Banning ’50 Shades’ hurts women and First Amendment rights

Chanel Saidi

This summer the United States was hit by the now-infamous erotic novel Fifty Shades of Grey, which is now banned from library shelves in two states.

 Banning books takes away individuals’ ability to express unconventional or unorthodox aspects of life. It also infringes on our First Amendment right to use free speech both for individuals and the press in spoken and written formats.

 Recently, this novel has fallen under the speculative eyes of angry moms and religious leaders and an organization named Wearside Women in Need who is calling for a book burning this November who condemn the behavior this book revels in.

 “50 Shades” is a novel displaying explicit erotic situations such as bondage, discipline, dominance, submission, sadism and masochism. This novel includes consensual bondage, hot sex and yes that little word called “love,” which people seem to forget when talking about this book.

 The problem for many with this book is it brings forth the long-lost idea of women’s very own sexual fantasies in a sexually explicit manner. Yet based on the erotica genre this book is filed away in it should not come as a surprise to readers to find this kind of content.

 According to the American Library Association, the top reasons for a book being banned in the United States are the following: sexual explicitness, offensive language and violence. Although the novel is not different from the others in its genre, this one has received more attention and come under fire.

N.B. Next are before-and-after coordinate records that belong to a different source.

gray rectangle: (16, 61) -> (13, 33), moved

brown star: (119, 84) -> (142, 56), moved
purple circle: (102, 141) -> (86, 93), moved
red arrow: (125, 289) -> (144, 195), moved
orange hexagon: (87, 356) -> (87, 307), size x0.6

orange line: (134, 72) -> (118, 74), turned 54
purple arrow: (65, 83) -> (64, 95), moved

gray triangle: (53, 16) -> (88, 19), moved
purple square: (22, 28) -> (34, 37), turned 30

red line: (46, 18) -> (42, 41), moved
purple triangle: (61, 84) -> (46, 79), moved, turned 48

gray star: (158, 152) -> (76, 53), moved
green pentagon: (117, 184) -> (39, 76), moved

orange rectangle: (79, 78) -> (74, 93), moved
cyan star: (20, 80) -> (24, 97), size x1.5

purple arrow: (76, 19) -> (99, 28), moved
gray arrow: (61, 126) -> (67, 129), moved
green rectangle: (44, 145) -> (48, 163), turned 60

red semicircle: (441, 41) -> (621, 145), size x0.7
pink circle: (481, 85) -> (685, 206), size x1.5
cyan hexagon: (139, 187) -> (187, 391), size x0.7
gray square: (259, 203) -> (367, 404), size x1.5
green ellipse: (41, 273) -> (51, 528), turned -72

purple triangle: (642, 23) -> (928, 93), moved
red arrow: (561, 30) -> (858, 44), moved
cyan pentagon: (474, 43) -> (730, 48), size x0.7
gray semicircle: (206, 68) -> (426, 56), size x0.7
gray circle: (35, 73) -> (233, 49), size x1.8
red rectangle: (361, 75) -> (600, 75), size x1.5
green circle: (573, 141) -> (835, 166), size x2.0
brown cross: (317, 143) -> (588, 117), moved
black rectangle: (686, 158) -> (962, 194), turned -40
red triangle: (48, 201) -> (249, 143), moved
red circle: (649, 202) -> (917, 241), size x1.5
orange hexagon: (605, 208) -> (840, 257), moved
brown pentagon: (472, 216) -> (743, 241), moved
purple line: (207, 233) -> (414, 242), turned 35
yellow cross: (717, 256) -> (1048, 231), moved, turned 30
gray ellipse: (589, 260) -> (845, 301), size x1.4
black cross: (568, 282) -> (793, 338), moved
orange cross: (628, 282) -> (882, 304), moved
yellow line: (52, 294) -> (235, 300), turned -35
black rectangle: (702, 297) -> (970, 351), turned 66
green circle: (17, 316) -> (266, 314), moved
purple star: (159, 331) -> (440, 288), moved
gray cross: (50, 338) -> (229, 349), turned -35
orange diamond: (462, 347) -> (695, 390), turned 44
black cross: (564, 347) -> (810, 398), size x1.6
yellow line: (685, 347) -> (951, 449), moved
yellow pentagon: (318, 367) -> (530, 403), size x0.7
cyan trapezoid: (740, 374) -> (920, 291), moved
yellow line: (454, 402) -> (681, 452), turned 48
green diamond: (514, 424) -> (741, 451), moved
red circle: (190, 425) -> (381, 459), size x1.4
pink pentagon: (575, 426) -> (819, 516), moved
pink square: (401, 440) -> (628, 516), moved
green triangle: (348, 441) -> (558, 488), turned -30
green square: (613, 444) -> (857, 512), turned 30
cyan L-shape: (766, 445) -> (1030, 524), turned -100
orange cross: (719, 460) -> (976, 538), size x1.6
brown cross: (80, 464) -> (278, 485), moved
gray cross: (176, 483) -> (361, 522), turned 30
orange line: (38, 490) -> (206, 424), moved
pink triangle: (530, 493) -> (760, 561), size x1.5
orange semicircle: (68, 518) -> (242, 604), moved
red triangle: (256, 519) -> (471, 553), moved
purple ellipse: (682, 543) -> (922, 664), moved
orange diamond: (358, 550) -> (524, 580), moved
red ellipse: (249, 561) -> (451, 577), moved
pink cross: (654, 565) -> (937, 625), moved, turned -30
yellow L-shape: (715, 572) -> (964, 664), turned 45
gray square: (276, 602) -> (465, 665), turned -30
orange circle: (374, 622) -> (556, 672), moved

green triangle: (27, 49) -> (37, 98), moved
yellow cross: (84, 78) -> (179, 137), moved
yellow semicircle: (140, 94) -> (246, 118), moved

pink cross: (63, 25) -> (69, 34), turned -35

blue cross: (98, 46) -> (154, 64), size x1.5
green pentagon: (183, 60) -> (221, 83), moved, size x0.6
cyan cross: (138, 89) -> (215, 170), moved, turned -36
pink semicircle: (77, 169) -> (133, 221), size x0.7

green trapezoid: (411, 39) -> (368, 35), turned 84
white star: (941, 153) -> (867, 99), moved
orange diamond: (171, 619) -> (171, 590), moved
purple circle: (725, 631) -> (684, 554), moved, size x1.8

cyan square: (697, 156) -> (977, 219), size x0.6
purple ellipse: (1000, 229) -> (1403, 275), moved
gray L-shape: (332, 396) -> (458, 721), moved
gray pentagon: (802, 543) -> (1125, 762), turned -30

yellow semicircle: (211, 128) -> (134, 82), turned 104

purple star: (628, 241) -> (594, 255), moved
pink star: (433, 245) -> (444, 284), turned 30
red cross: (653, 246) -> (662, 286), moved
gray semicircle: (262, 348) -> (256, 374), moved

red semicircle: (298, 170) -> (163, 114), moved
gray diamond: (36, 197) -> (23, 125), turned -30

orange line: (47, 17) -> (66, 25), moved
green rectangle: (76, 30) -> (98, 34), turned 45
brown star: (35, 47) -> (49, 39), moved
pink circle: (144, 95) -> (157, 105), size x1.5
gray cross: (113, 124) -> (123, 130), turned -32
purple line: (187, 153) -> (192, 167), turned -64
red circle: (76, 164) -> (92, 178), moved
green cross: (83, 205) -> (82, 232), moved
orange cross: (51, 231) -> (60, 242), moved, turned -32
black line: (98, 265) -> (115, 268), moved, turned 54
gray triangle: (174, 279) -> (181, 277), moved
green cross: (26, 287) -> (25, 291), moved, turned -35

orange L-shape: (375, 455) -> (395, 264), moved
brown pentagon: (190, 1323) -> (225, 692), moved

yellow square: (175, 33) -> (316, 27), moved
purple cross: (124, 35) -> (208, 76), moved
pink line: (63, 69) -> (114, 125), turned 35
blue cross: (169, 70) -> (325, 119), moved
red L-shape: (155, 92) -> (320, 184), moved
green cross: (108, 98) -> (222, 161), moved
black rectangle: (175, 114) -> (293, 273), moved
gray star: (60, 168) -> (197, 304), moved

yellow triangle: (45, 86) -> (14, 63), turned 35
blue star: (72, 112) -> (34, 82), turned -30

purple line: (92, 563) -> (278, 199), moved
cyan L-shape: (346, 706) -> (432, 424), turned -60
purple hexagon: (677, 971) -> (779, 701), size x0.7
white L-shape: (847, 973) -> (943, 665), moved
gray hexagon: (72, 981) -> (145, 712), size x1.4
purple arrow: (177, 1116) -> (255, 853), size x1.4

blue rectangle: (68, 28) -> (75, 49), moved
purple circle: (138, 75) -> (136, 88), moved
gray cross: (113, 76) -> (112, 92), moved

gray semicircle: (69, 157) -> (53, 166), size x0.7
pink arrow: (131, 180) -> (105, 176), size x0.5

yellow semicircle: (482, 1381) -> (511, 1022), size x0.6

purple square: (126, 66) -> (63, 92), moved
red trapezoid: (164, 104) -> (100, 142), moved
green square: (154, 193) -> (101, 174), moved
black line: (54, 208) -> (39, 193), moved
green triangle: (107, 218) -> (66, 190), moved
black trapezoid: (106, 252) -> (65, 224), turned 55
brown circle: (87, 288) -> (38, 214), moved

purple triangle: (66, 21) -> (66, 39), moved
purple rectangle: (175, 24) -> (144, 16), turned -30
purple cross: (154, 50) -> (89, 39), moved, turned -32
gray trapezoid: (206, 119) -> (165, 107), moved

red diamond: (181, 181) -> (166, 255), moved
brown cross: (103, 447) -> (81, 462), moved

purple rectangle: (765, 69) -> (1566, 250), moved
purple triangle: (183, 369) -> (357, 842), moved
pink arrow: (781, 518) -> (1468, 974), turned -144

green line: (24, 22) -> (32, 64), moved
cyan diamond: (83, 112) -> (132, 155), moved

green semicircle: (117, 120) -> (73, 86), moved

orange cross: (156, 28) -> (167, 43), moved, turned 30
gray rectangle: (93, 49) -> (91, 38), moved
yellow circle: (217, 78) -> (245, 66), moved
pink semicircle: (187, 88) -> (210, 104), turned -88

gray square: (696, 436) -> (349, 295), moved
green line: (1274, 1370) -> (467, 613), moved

 In the United States people fear the sexuality of women. Let’s face it: we live in a society that has swept women’s sexual desires under the rug and takes away women’s ability to express or live out their deepest, darkest desires.

 When they do, women are labeled harlots, and yet, men for some reason seem to get away with being called a sex god.

 Women’s sexuality has become submissive to men’s dominating role in the sex industry.

 “50 Shades of Grey” tore down over the idea of a submissive woman and brings forth a character who relishes the crazy new sex life she has acquired.

 People shouldn’t censor a book because they are fearful of the content and the impressions it will leave on society. The forgotten idea of a woman pioneering a recklessly hot and purely exhilarating path of an unconventional sex life is no reason to ban a book.If anything, it may help a few women speak out in bed about what they want and that is a good impression for a book to leave behind.

 The problem with this is once people realize they can ban books they will start looking for any reason to ban the next one they do not like.

 One person or group cannot dictate to the masses what they should and should not read or watch. Doing so forces individuals’ personal sentiments into a place where people have the right to make their own decisions. McKinley Library collectionsservice manager Nina Biddle agrees.

 “Although we don’t ban books as a rule, we also need to take every perspective into account,” Biddle said. “I like that we afford the same respect to the person who is objecting as to the others in the community who want the materials in the library and whose right it is to have those materials available to them.”

 If you do not like it, avoid it. Parents censoring what their child reads is normal, but no one should be able to decide what adults should or should not read. Silencing the voices of out of the box thinkers is wrong and unconstitutional as well.